Risk-Adjusted Performance

0 of 100

 
Weak
 
Strong
Very Weak
Over the last 90 days Humacyte has generated negative risk-adjusted returns adding no value to investors with long positions. In spite of latest weak performance, the Stock's basic indicators remain stable and the latest fuss on Wall Street may also be a sign of long-term gains for the venture sophisticated investors.
Celularity 

Risk-Adjusted Performance

11 of 100

 
Weak
 
Strong
Good
Compared to the overall equity markets, risk-adjusted returns on investments in Celularity are ranked lower than 11 (%) of all global equities and portfolios over the last 90 days. In spite of fairly uncertain basic indicators, Celularity showed solid returns over the last few months and may actually be approaching a breakup point.

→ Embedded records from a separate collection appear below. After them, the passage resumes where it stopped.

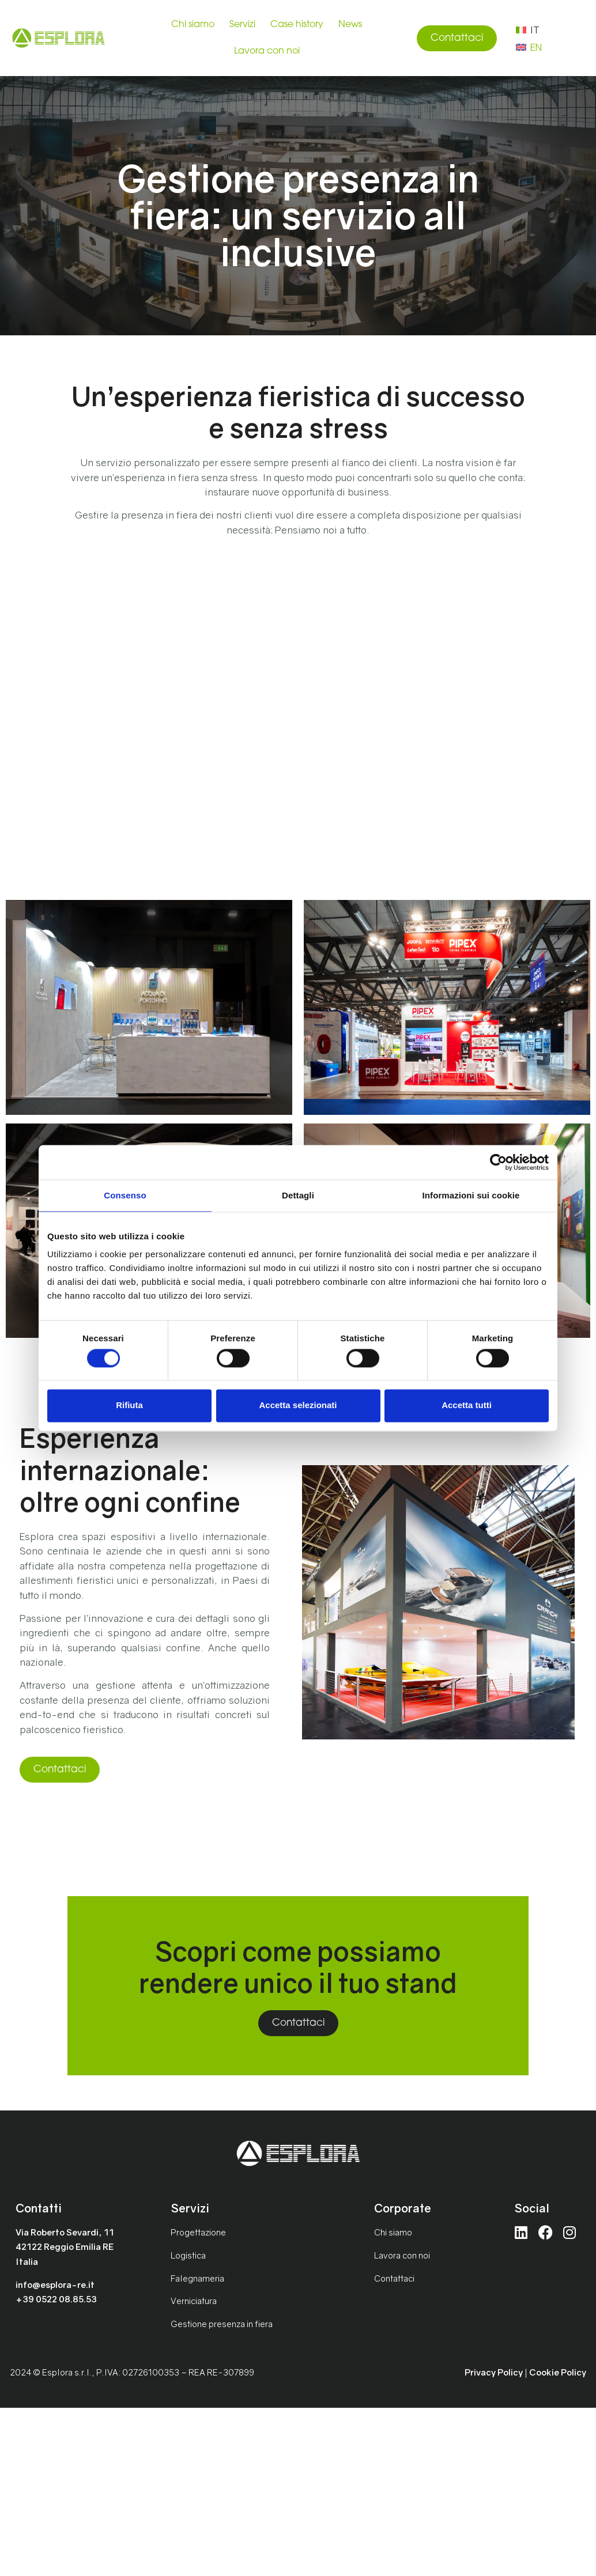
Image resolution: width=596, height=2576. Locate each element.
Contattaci (394, 2278)
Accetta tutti (467, 1405)
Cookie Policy (557, 2372)
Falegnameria (197, 2278)
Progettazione (198, 2232)
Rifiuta (129, 1405)
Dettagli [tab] (298, 1195)
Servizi (242, 24)
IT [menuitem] (535, 30)
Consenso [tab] (125, 1195)
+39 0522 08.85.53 (56, 2299)
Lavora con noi (267, 51)
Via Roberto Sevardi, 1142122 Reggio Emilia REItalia (65, 2247)
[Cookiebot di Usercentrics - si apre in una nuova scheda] (498, 1162)
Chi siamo (192, 24)
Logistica (188, 2255)
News (350, 24)
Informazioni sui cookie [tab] (471, 1195)
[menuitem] (527, 29)
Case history (296, 24)
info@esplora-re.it (55, 2284)
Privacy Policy (494, 2372)
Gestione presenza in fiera (222, 2323)
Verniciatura (194, 2300)
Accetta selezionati (298, 1405)
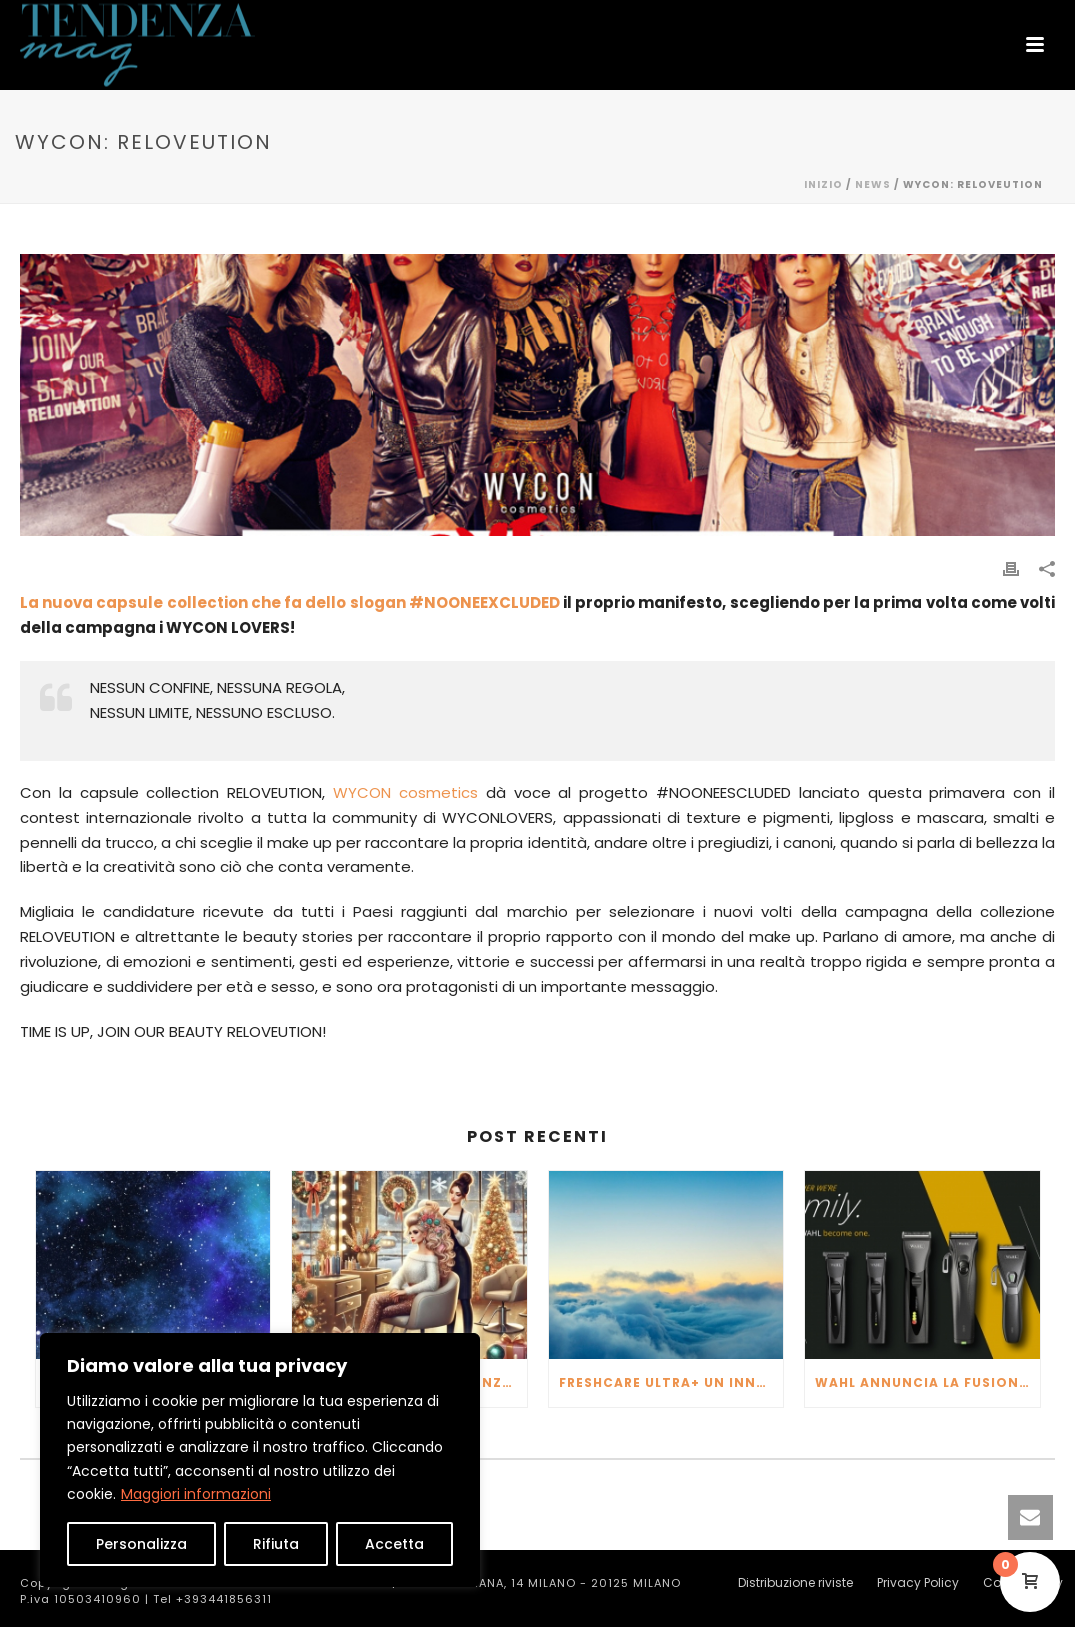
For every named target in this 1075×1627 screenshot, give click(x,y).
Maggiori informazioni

Humacyte and Celularity Volatility Contrast

   Predicted Return Density   
       Returns  

Pair Trading with Humacyte and Celularity

The main advantage of trading using opposite Humacyte and Celularity positions is that it hedges away some unsystematic risk. Because of two separate transactions, even if Humacyte position performs unexpectedly, Celularity can make up some of the losses. Pair trading also minimizes risk from directional movements in the market. For example, if an entire industry or sector drops because of unexpected headlines, the short position in Celularity will offset losses from the drop in Celularity's long position.
The idea behind Humacyte and Celularity pairs trading is to make the combined position market-neutral, meaning the overall market's direction will not affect its win or loss (or potential downside or upside). This can be achieved by designing a pairs trade with two highly correlated stocks or equities that operate in a similar space or sector, making it possible to obtain profits through simple and relatively low-risk investment.
Check out your portfolio center.
Note that this page's information should be used as a complementary analysis to find the right mix of equity instruments to add to your existing portfolios or create a brand new portfolio. You can also try the Commodity Channel module to use Commodity Channel Index to analyze current equity momentum.